- Born: Walter Dewey Haight April 11, 1899 Washington, D.C., U.S.
- Died: October 3, 1968 (aged 69) Cheverly, Maryland, U.S.
- Occupation: Sports writer
- Years active: 1923-1968
- Known for: His work for The Washington Post
- Notable work: "Horses and People" column
- Honors: NMRHF Joe Hirsch Media Roll of Honor (2021)

= Walter Haight (sports journalist) =

American sports writer (1899–1968)

Walter Haight (April 11, 1899 – October 3, 1968) was an American sports writer who worked as the horse racing writer for The Washington Post from 1926 to 1968.

==Early life and education==
Walter Dewey Haight was born on April 11, 1899, in Washington, D.C.

He graduated from the eighth grade at a public school in June 1913. He attended Business High School (now
Roosevelt High School) in Washington before serving as a seaman in the U.S. Navy during World War I.

==Career==
In December 1915, he was appointed as a temporary messenger boy at the Government Printing Office under Public Printer Cornelius Ford. He resigned as a messenger boy in February 1916.

Haight became a well-experienced sandlot athlete who played on the Metropolitan baseball team and the Washington A.C. football eleven, among other teams. His time as a Metropolitan A.C. fullback concluded in October 1920 after breaking his collarbone in a game against the Mercury A.C.

===Early journalism===
His background in sandlot football and amateur baseball opened a newspaper opportunity. His regular submissions of his team's box scores to the sports department led to his eventual appointment as a sandlot sports scribe. By early 1923, he worked as a part-time correspondent at the now-defunct Washington Herald.

Haight became a general assignment reporter at The Washington Post in 1924. His coverage expanded to include wrestling, hockey, and the Washington Redskins, which he began reporting on when the franchise relocated to Washington in the late 1930s.

===Horse racing coverage===
He started specializing in thoroughbred horse racing coverage in 1932. His "Horses and People" daily column in The Washington Post attracted racing fans across Maryland and West Virginia. The 1932 Kentucky Derby marked his debut covering the prestigious horse race, beginning a streak of 37 consecutive years of coverage. Haight earned the "No. 1 seat" in the press box at Churchill Downs in Louisville, Kentucky, during the 1960s, having attended more consecutive Kentucky Derbys than any other racing writer.

He helped found the Maryland Racing Writers' Association in 1937 and served as its president.

When baseball pitcher Bert Shepard took the mound for the Washington Senators in 1945, he covered the story and personally drove Shepard to Griffith Stadium for the first time.

By the early 1950s, he began doubling as a public address announcer.
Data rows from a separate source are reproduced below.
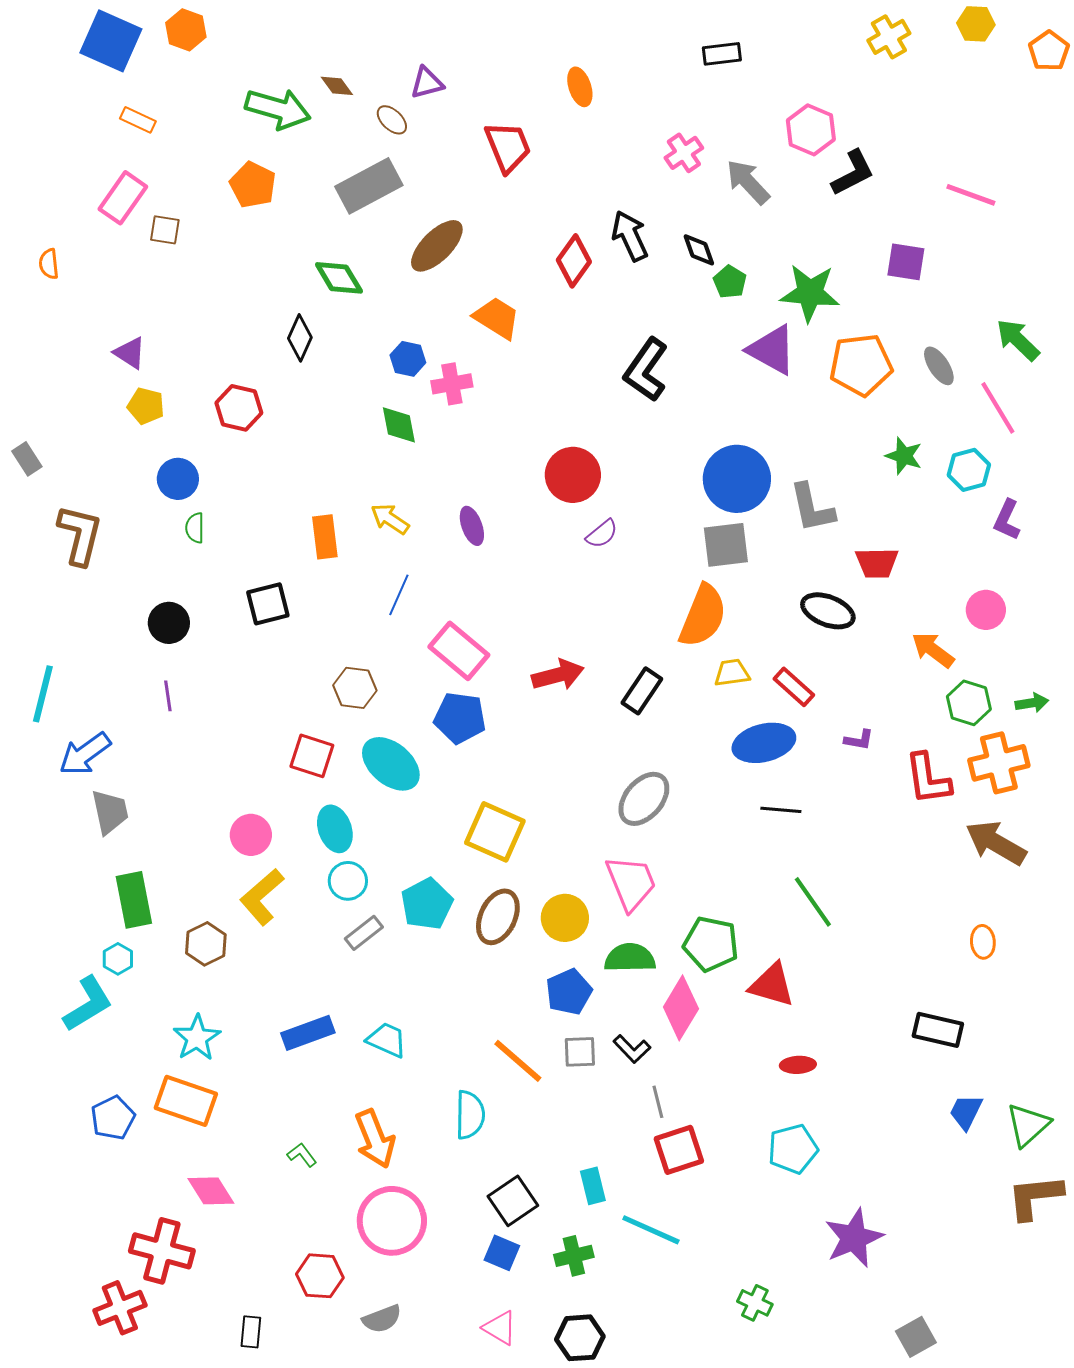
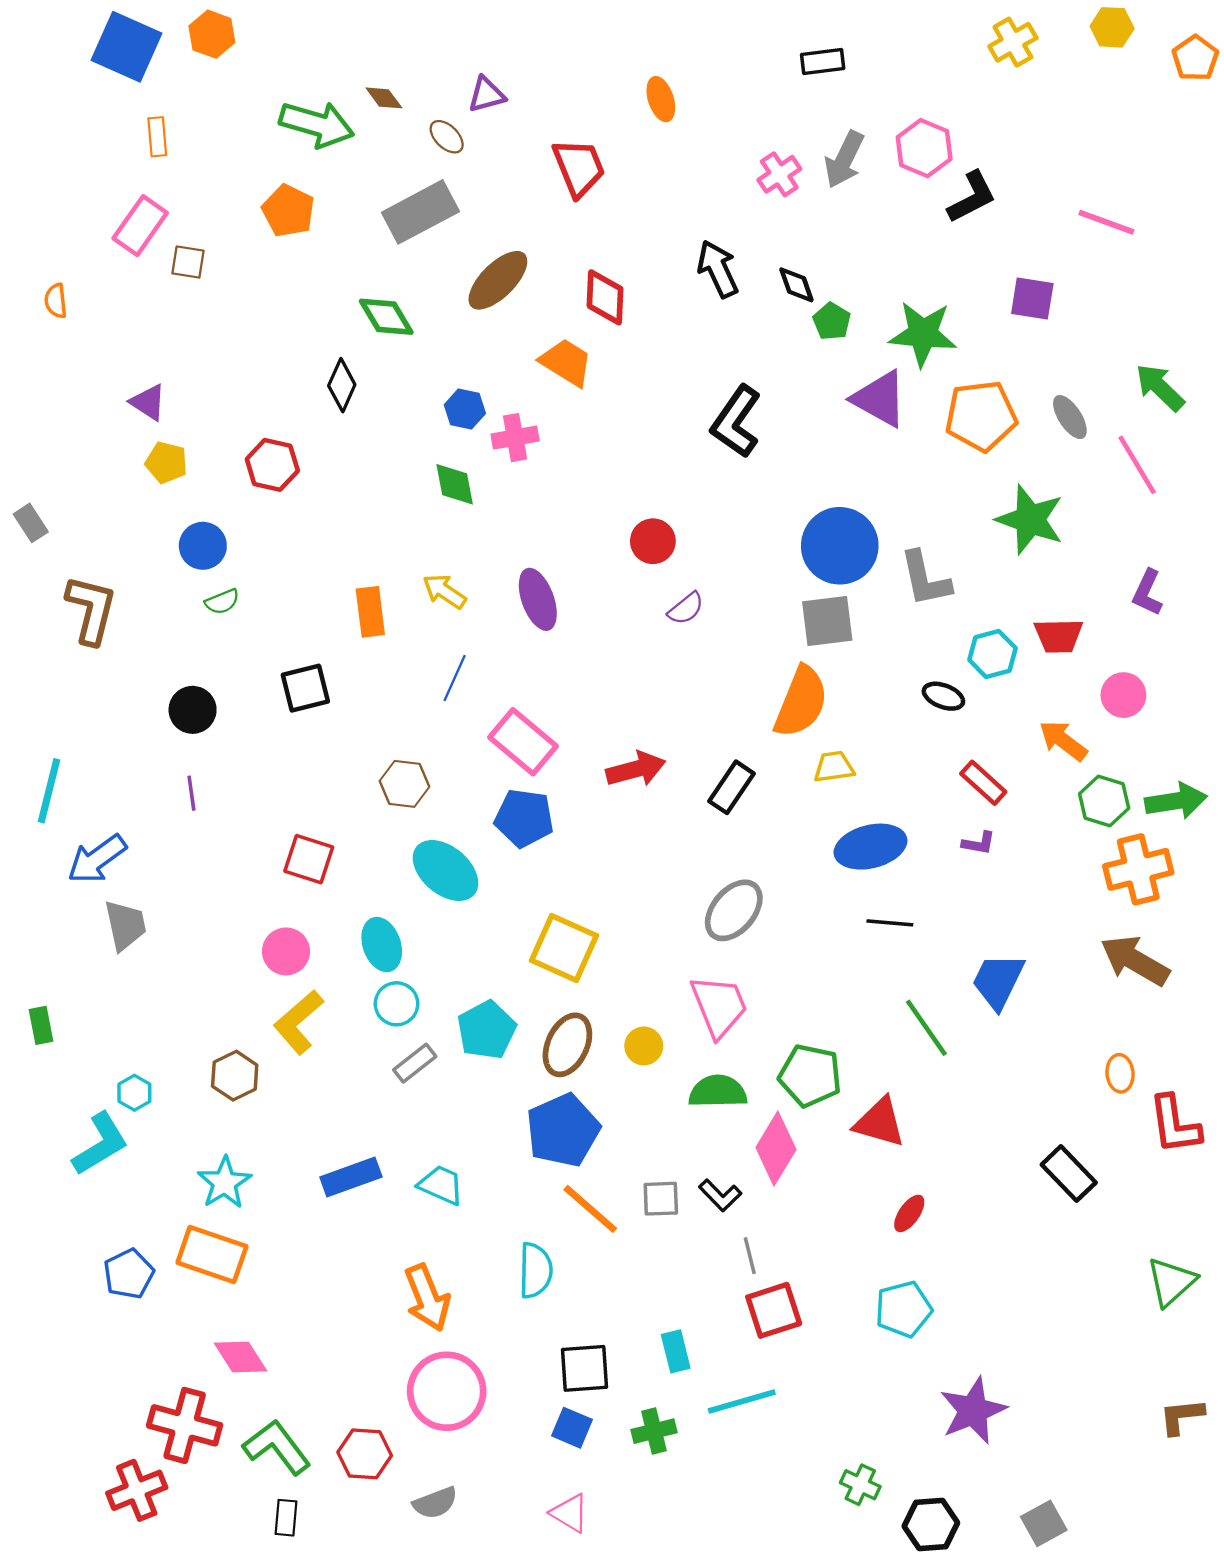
orange rectangle: (138, 120) -> (157, 137), turned 60
gray arrow: (748, 182) -> (844, 160), moved, turned -111
red diamond: (574, 261) -> (605, 297), moved, turned -33
green star: (904, 456) -> (1030, 520), size x1.6
cyan hexagon: (969, 470) -> (992, 654), moved
red circle: (573, 475) -> (653, 541), size x0.7
purple ellipse: (472, 526) -> (538, 599), size x1.4
green semicircle: (195, 528) -> (222, 602), turned -112
red trapezoid: (877, 563) -> (1059, 636), moved
black ellipse: (828, 611) -> (943, 696), size x0.7
red rectangle: (794, 687) -> (983, 783), moved
green arrow: (1032, 703) -> (1176, 801), size x1.6
red square: (312, 756) -> (309, 859), moved
red L-shape: (928, 779) -> (1175, 1125), moved
green rectangle: (134, 900) -> (41, 1025), moved, size x0.6
yellow circle: (565, 918) -> (644, 1046), size x0.7
blue pentagon: (569, 992) -> (563, 1130), moved, size x1.4
black rectangle: (938, 1030) -> (1069, 1174), turned 33
red ellipse: (798, 1065) -> (909, 1213), turned -52
blue trapezoid: (966, 1112) -> (998, 981), moved, size x1.4
green L-shape: (302, 1155) -> (277, 1447), moved, size x2.0
brown L-shape: (1035, 1197) -> (1182, 1416), moved, size x0.7
black square: (513, 1201) -> (585, 1368), turned 30
cyan line: (651, 1230) -> (742, 1401), turned -40
black hexagon: (580, 1338) -> (931, 1525), moved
He called the races over the public address system at the Maryland and Charles Town tracks.

He held the position of vice president of the National Turf Writers Association in 1966.

The veteran racing writer spent 45 years as a member of The Washington Post sports department.

==Death==
Walter Haight died in Cheverly, Maryland, on October 3, 1968, at 69.

==Personal life==
His son was Raymond Tennyson Haight, a racetrack announcer.

==Legacy==
Early in his career, Haight received an invitation to the White House on New Year's Day from President William Howard Taft, who rewarded him with a $5 gift for his work.

During the 1940s, Alan T. Clarke named one of his horses after the turf writer.

The Walter Haight Memorial Handicap was inaugurated at Laurel Race Course in October 1968, becoming an annual race held in his honor.

The National Turf Writers Association honored his legacy in 1972 with the Walter Haight Award "for Career Excellence in Turf Writing."

The National Museum of Racing and Hall of Fame posthumously honored Haight in 2021 with selection to the Joe Hirsch Media Roll of Honor.